L’optimisme de la volonté et le pessimisme de l’intelligence
Certes, l’énorme gâchis qui traverse cette région depuis des années ne va pas disparaître du jour au lendemain. À la racine, on retrouve le découpage colonial qui a suivi la Première Guerre mondiale en 1918, les guerres déclenchées par l’occupation israélienne de la Palestine amorcées en 1948 et qui continuent aujourd’hui, notamment dans l’agression permanente contre Gaza, les interventions innombrables des États-Unis pour combattre les aspirations nationales et appuyer de féroces dictatures un peu partout. On observe le pillage des ressources, les énormes disparités entre des oligarchies en tout genre et des dictateurs sans foi ni loi, et d’autre part, des couches populaires poussées vers la misère.

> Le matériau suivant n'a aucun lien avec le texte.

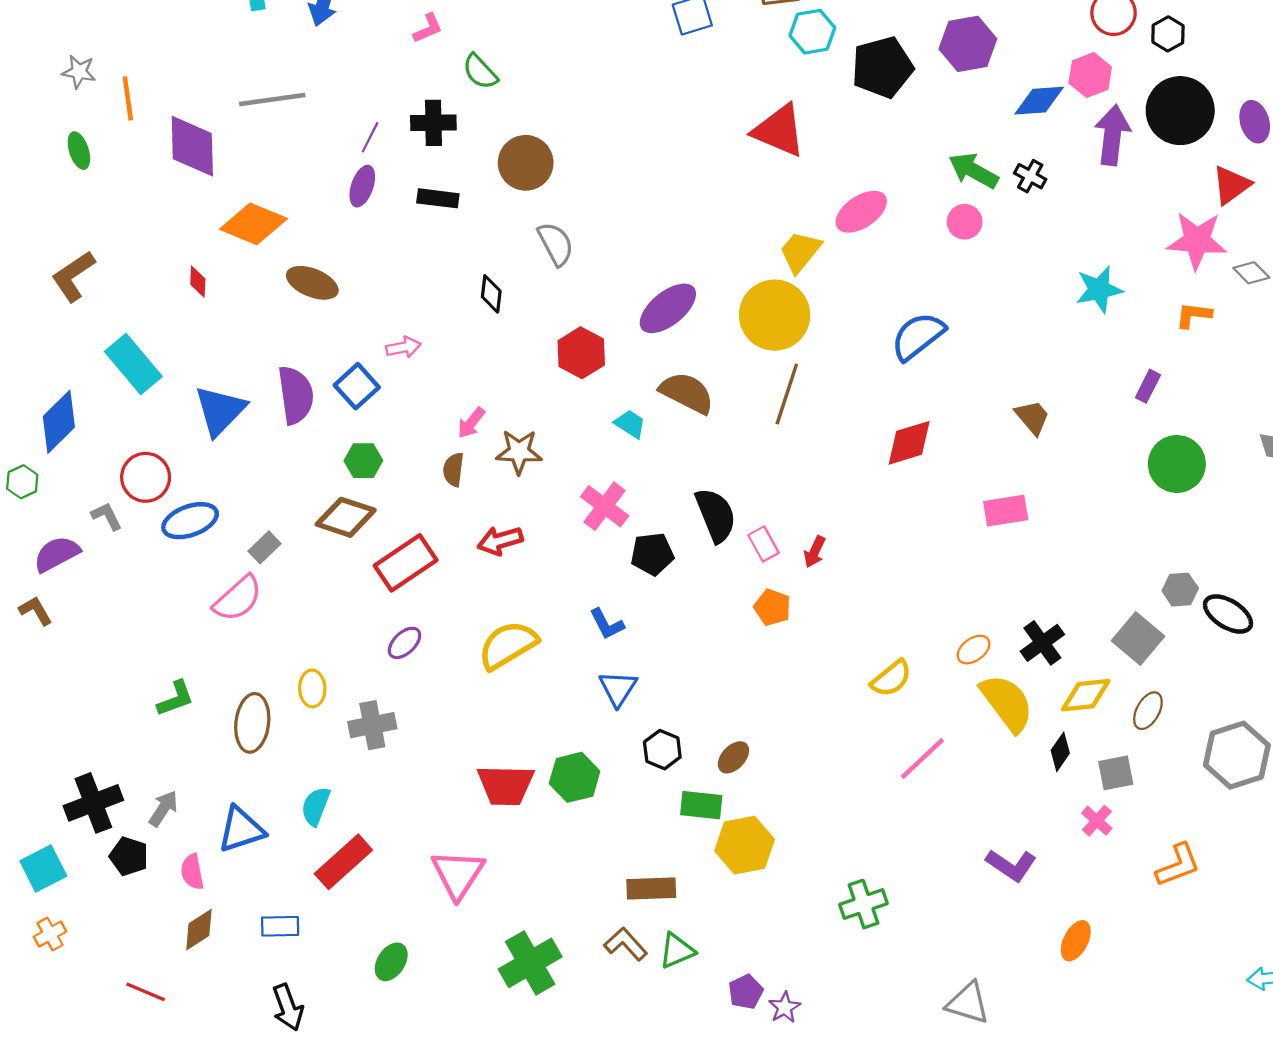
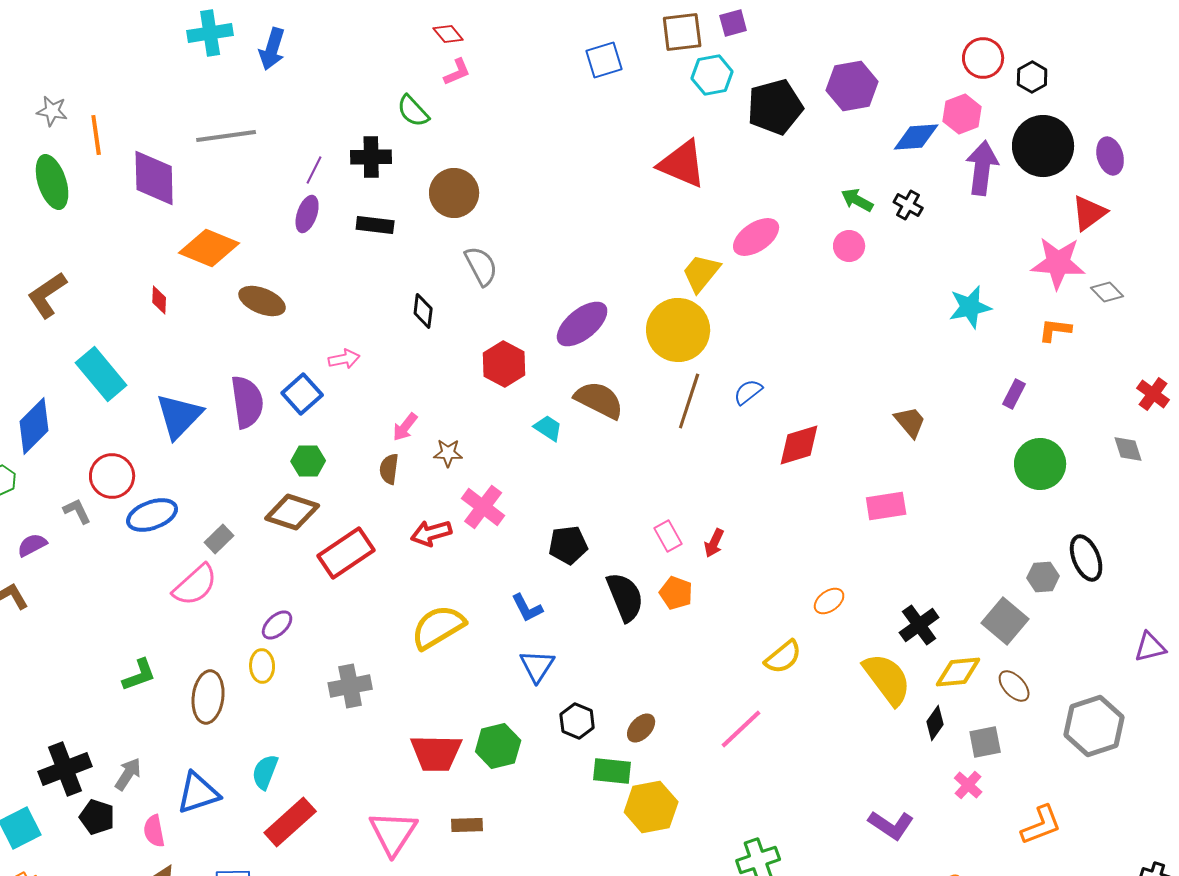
pink L-shape: (428, 28) -> (457, 72), moved
green ellipse: (79, 151) -> (52, 182), size x1.6
green arrow: (974, 171) -> (857, 200), size x0.7
blue semicircle: (918, 336) -> (748, 392), moved, size x0.6
brown star: (519, 452) -> (448, 453), size x0.7
pink cross: (605, 506) -> (483, 507), moved
black semicircle: (716, 515) -> (625, 597), moved
purple semicircle: (57, 554) -> (32, 545), size x0.7
black ellipse: (1228, 614) -> (1086, 558), moved, turned 36
purple ellipse: (405, 643) -> (277, 625), moved
orange ellipse: (974, 650) -> (829, 601), moved
brown ellipse: (1148, 711) -> (1014, 686), turned -72
gray cross: (372, 725) -> (350, 686), moved
pink line: (922, 758) -> (741, 729), moved
brown rectangle: (651, 888) -> (467, 825), moved, size x0.7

Il ne fait pas de doute que les populations en Irak et en Iran, et, peut-on ajouter, au Liban, en Palestine, en Égypte et ailleurs, rêvent de se sortir de ce cycle infernal. En Irak en tout cas, elles le disent haut et fort, en réclamant le retrait immédiat des soldats américains. Elles disent aussi leur volonté de reconstruire leur pays sur une base non-confessionnelle et démocratique et, donc de rétablir leur pleine souveraineté nationale contre tous ceux, y compris l’Iran, qui veulent les manipuler. Il y a quelque chose d’utopique, dans le noble sens du terme, dans cette volonté populaire. Et par conséquent, il faut appuyer ces revendications.